VICTORIA — No matter where she’s going, Layne Smith is armed for art.
“My teacher instilled in me very early on,” Layne says, opening her bag to reveal a collection of pens and paper, “I need to have drawing supplies and be drawing wherever I go.”
While she regularly fills sketchbooks full of the people she happens upon, this is the story behind the day Layne drew something different.
“I opened the gate,” Layne begins show her morning routine at the convenience store she works at. “And I keep it open because I carry a big bin.”
And because Layne is also studying to be a storyboard artist for film and TV productions, she agrees to illustrate the action, beginning with that bin.
“And then boom!” Layne shows the next drawing. “There was a dog!”
A dog who Layne had never seen before, whose owner was nowhere in sight, who followed Layne to the store’s front door and blocked her from entering.
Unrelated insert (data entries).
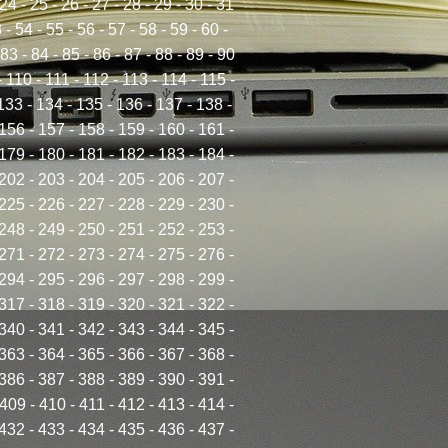
24
-
25
-
26
-
27
-
28
-
29
-
30
-
31
3
-
54
-
55
-
56
-
57
-
58
-
59
-
60
-
83
-
84
-
85
-
86
-
87
-
88
-
89
-
90
-
110
-
111
-
112
-
113
-
114
-
115
-
133
-
134
-
135
-
136
-
137
-
138
-
156
-
157
-
158
-
159
-
160
-
161
-
179
-
180
-
181
-
182
-
183
-
184
-
202
-
203
-
204
-
205
-
206
-
207
-
225
-
226
-
227
-
228
-
229
-
230
-
248
-
249
-
250
-
251
-
252
-
253
-
271
-
272
-
273
-
274
-
275
-
276
-
294
-
295
-
296
-
297
-
298
-
299
-
317
-
318
-
319
-
320
-
321
-
322
-
340
-
341
-
342
-
343
-
344
-
345
-
363
-
364
-
365
-
366
-
367
-
368
-
386
-
387
-
388
-
389
-
390
-
391
-
409
-
410
-
411
-
412
-
413
-
414
-
432
-
433
-
434
-
435
-
436
-
437
-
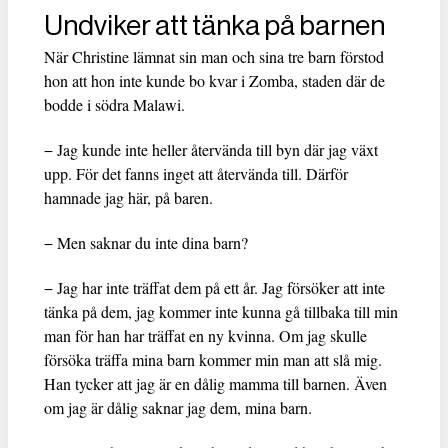
Undviker att tänka på barnen
När Christine lämnat sin man och sina tre barn förstod
hon att hon inte kunde bo kvar i Zomba, staden där de
bodde i södra Malawi.
− Jag kunde inte heller återvända till byn där jag växt
upp. För det fanns inget att återvända till. Därför
hamnade jag här, på baren.
− Men saknar du inte dina barn?
− Jag har inte träffat dem på ett år. Jag försöker att inte
tänka på dem, jag kommer inte kunna gå tillbaka till min
man för han har träffat en ny kvinna. Om jag skulle
försöka träffa mina barn kommer min man att slå mig.
Han tycker att jag är en dålig mamma till barnen. Även
om jag är dålig saknar jag dem, mina barn.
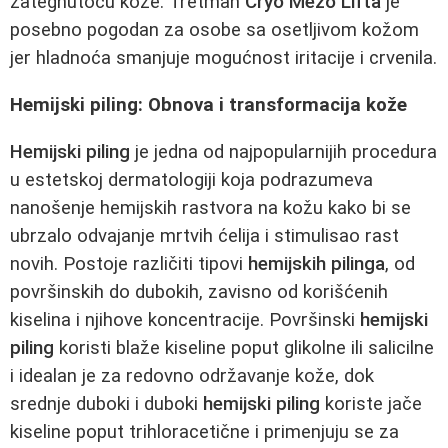
zategnutoću kože. Tretman
Cryo Mezo Lifta
je
posebno pogodan za osobe sa osetljivom kožom
jer hladnoća smanjuje mogućnost iritacije i crvenila.
Hemijski piling: Obnova i transformacija kože
Hemijski piling
je jedna od najpopularnijih procedura
u estetskoj dermatologiji koja podrazumeva
nanošenje hemijskih rastvora na kožu kako bi se
ubrzalo odvajanje mrtvih ćelija i stimulisao rast
novih. Postoje različiti tipovi
hemijskih pilinga
, od
površinskih do dubokih, zavisno od korišćenih
kiselina i njihove koncentracije. Površinski
hemijski
piling
koristi blaže kiseline poput glikolne ili salicilne
i idealan je za redovno održavanje kože, dok
srednje duboki i duboki
hemijski piling
koriste jače
kiseline poput trihloracetične i primenjuju se za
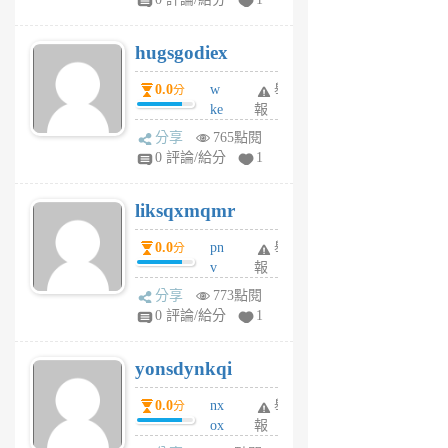
zt
g
hugsgodiex
6
個
0.0
w
舉
分
月
ke
報
前
rv
分享
765點閱
pj
0 評論/給分
1
qf
r
liksqxmqmr
6
個
0.0
pn
舉
分
月
v
報
前
wt
分享
773點閱
sv
0 評論/給分
1
jd
j
yonsdynkqi
6
個
0.0
nx
舉
分
月
ox
報
前
rh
“And it kind of put itself right between myself and the door,” Layne says, flipping through her sketchbook showing each moment of the morning.
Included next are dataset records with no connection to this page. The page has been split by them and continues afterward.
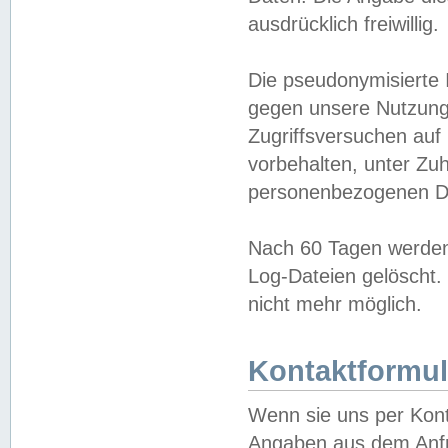
ausdrücklich freiwillig.
Die pseudonymisierte 
gegen unsere Nutzung
Zugriffsversuchen auf
vorbehalten, unter Zu
personenbezogenen Da
Nach 60 Tagen werden 
Log-Dateien gelöscht. 
nicht mehr möglich.
Kontaktformul
Wenn sie uns per Kon
Angaben aus dem Anfr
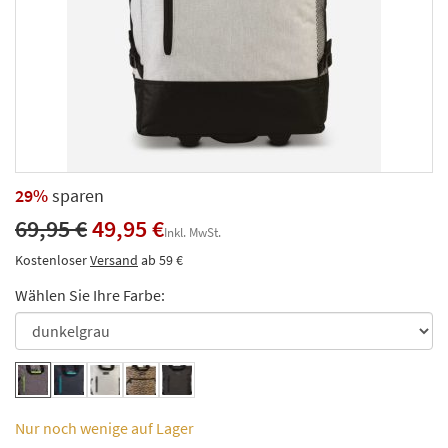
29%
sparen
69,95 €
49,95 €
Inkl. MwSt.
Kostenloser
Versand
ab 59 €
Wählen Sie Ihre Farbe:
Nur noch wenige auf Lager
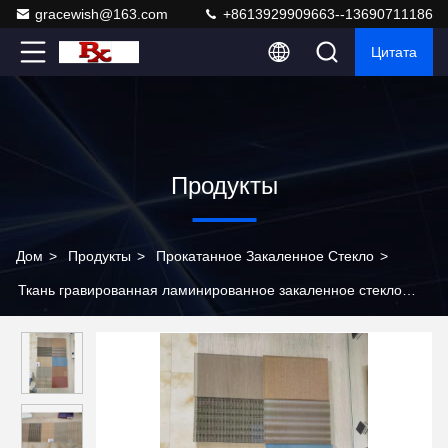
gracewish@163.com
+8613929909663--13690711186
Цитата
Продукты
Дом
>
Продукты
>
Прокатанное Закаленное Стекло
>
Ткань гравированная ламинированное закаленное стекло
искусство 25 мм индивидуальные размеры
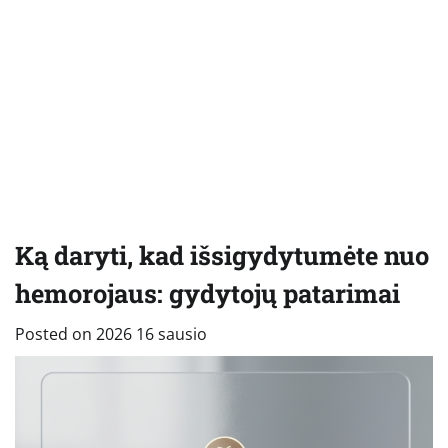
Ką daryti, kad išsigydytumėte nuo
hemorojaus: gydytojų patarimai
Posted on
2026 16 sausio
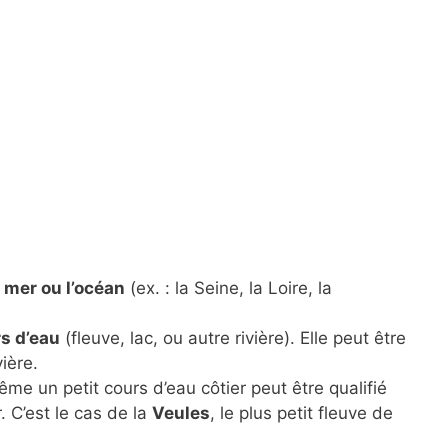
 mer ou l’océan
(ex. : la Seine, la Loire, la
rs d’eau
(fleuve, lac, ou autre rivière). Elle peut être
ière.
me un petit cours d’eau côtier peut être qualifié
r. C’est le cas de la
Veules
, le plus petit fleuve de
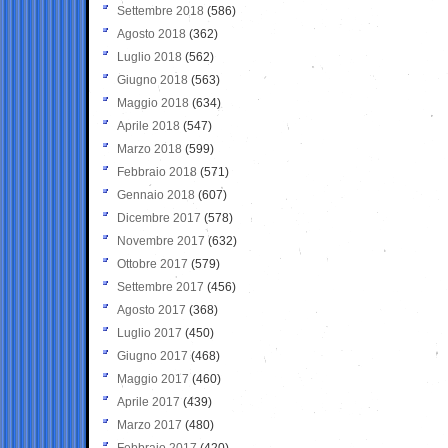
Settembre 2018
(586)
Agosto 2018
(362)
Luglio 2018
(562)
Giugno 2018
(563)
Maggio 2018
(634)
Aprile 2018
(547)
Marzo 2018
(599)
Febbraio 2018
(571)
Gennaio 2018
(607)
Dicembre 2017
(578)
Novembre 2017
(632)
Ottobre 2017
(579)
Settembre 2017
(456)
Agosto 2017
(368)
Luglio 2017
(450)
Giugno 2017
(468)
Maggio 2017
(460)
Aprile 2017
(439)
Marzo 2017
(480)
Febbraio 2017
(420)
Then a regular customer stopped by to help.
“We checked the tag [on the dog],” Layne says. “And there was nothing.”
So the regular watched the pup while Layne opened the store, before another customer took the pup for a walk while Layne called animal control.
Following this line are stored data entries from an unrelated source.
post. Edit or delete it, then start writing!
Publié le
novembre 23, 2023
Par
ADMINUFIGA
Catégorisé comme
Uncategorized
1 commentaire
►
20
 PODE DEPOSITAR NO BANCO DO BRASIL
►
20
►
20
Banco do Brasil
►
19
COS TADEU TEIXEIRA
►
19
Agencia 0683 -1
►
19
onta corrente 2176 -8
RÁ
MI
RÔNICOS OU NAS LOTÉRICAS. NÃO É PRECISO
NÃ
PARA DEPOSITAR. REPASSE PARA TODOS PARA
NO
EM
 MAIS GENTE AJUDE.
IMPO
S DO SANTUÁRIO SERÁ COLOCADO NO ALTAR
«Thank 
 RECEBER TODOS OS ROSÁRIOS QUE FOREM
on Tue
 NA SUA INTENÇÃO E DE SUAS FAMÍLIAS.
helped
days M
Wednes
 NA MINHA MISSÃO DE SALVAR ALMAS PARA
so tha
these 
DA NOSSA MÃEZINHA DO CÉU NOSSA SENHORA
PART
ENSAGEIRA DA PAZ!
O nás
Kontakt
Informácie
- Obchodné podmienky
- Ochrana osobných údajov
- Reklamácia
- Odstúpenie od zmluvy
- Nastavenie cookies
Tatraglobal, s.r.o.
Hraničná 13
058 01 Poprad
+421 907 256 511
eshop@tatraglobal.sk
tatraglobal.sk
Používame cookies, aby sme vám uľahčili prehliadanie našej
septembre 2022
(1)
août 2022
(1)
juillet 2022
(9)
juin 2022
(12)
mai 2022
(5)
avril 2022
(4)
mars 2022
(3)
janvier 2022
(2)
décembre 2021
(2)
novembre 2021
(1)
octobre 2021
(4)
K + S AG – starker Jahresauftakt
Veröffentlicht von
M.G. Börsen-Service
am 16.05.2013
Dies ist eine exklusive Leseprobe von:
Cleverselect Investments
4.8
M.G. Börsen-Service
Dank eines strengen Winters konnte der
“They sent someone down pretty quick, and he was amazing,” Layne shows an illustration of a man bending down and petting the dog. “And he loved on it before picking it up.”
But then — after returning to her regular work routine — Layne started feeling for the lost dog’s owner.
“What are they going to do when they wake up and their dog is gone?” Layne wondered. “How is the owner going to find their animal.”
So Layne scrambled to produce a lost-dog poster, but seeing as she’d forgotten to take a photo of the pup, turned to her pens.
“I did a drawing!” Layne laughs.
She created a full-colour portrait of the pup and wrote details on where it was lost and how to find it, before posting the original art on the bulletin board outside the store and sharing a picture of it on social media.
“It was pretty positive,” Layne says of the reaction to her drawing. “Which was nice.”
Some people called it the “best poster ever” and an animal rescue organization praised it as “absolutely enchanting and brilliant” before eventually revealing that the dog and their owner had been reunited.
“It‘s always good to see what we as a community can do to be kind to one another,” Layne says.
But it’s even better when a real-life story concludes like a feel-good movie.
“It’s the best thing I could possibly wish for,” Layne smiles while finishing the final illustration of the story, which shows the animal’s owner embracing the dog, who’s wagging its tail. “A good happy ending!”